Dutch government suspends Amsterdam Schiphol’s “Experimental Ruling” flight cap


Amsterdam Schiphol, one of Europe’s busiest airports, is facing a turbulent period as the Dutch government announces the suspension of the Experimental Ruling, this means that the maximum of 460,000 flights no longer applies. The decision has elicited disappointment from the airport authorities, raising concerns about the impact on local residents and the aviation sector. Amsterdam Schiphol emphasises the need for clarity and certainty, particularly for those living in proximity to the airport.

Schiphol’s Perspective

While Schiphol acknowledges that reducing the number of flights is not its primary goal, the Experimental Ruling provided a framework that offered clarity and certainty for local residents. The airport contends that reverting to ‘anticipatory enforcement’ introduces more uncertainty, not only for the affected communities but also for the aviation sector itself. Schiphol emphasises the urgency of reducing inconvenience for local residents, highlighting the importance of measures like a night closure and the implementation of its comprehensive 8-point plan.

Dutch Government’s Decision

The Dutch Minister van Infrastructuur en Waterstaat sheds light on the government’s decision through a Kamerbrief (Chamber Letter) dated November 14, 2023 and issued by Mark Harbers, the Dutch minister for Infrastructure. The decision to suspend the Experimental Ruling is attributed to external pressures, notably a decision by the United States Department of Transportation (USDOT). The United States and Canada claim that the Netherlands violated the EU-US Open Skies agreement, leading to concerns of retaliatory measures.

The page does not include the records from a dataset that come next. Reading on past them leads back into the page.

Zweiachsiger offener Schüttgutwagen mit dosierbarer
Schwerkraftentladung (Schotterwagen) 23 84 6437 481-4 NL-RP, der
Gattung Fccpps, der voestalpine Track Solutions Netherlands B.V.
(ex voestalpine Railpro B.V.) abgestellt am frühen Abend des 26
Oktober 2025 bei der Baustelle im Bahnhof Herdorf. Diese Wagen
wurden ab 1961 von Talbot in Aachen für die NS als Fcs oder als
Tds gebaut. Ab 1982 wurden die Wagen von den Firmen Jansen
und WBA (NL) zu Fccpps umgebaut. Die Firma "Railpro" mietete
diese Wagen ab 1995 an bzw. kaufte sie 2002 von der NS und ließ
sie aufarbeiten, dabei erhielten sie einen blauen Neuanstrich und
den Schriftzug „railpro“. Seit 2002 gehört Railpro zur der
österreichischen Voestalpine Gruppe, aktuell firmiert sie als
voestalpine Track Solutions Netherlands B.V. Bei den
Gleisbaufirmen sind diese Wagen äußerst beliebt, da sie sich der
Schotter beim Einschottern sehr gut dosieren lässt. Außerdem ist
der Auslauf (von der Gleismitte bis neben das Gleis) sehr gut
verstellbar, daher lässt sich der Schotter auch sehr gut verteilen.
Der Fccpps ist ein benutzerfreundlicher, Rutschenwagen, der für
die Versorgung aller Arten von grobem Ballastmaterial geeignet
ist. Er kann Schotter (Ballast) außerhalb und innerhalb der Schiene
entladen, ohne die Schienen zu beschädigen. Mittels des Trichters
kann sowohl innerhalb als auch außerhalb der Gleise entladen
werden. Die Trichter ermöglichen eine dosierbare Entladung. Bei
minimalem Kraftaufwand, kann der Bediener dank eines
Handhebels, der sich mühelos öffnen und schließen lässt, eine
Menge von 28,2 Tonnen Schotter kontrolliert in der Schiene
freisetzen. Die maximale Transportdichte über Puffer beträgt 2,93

The minister outlines key points:

  1. The suspension of spoor 1 (track 1) of the Hoofdlijnenbesluit Schiphol after reconsideration in light of the ongoing legal process and potential infringement procedures.
  2. The commitment to maintaining the balance between Schiphol and its environment, with a determination to proceed with the balanced approach procedure (spoor 2).
  3. Urgent calls on KLM, as the largest user of Schiphol, to take measures to limit noise pollution.
  4. The imminent publication of a regulatory amendment to suspend the implementation of the experimental regulation, with the Inspectorate for Transport and Environment (ILT) receiving instructions to continue anticipatory enforcement. Schiphol will need to reassess its operational capacity for the summer season of 2024.
  5. Acknowledgment of the bitter consequences of suspending anticipatory enforcement, with a commitment to restoring balance around Schiphol.

Global Ramifications

The decision by the USDOT, based on complaints from airlines like JetBlue and Airlines for America (A4A), underscores global concerns about adherence to aviation agreements. The letter from Eurocommissaris Valean adds an additional layer of complexity, with serious worries about the balanced approach procedure and a potential infringement procedure looming.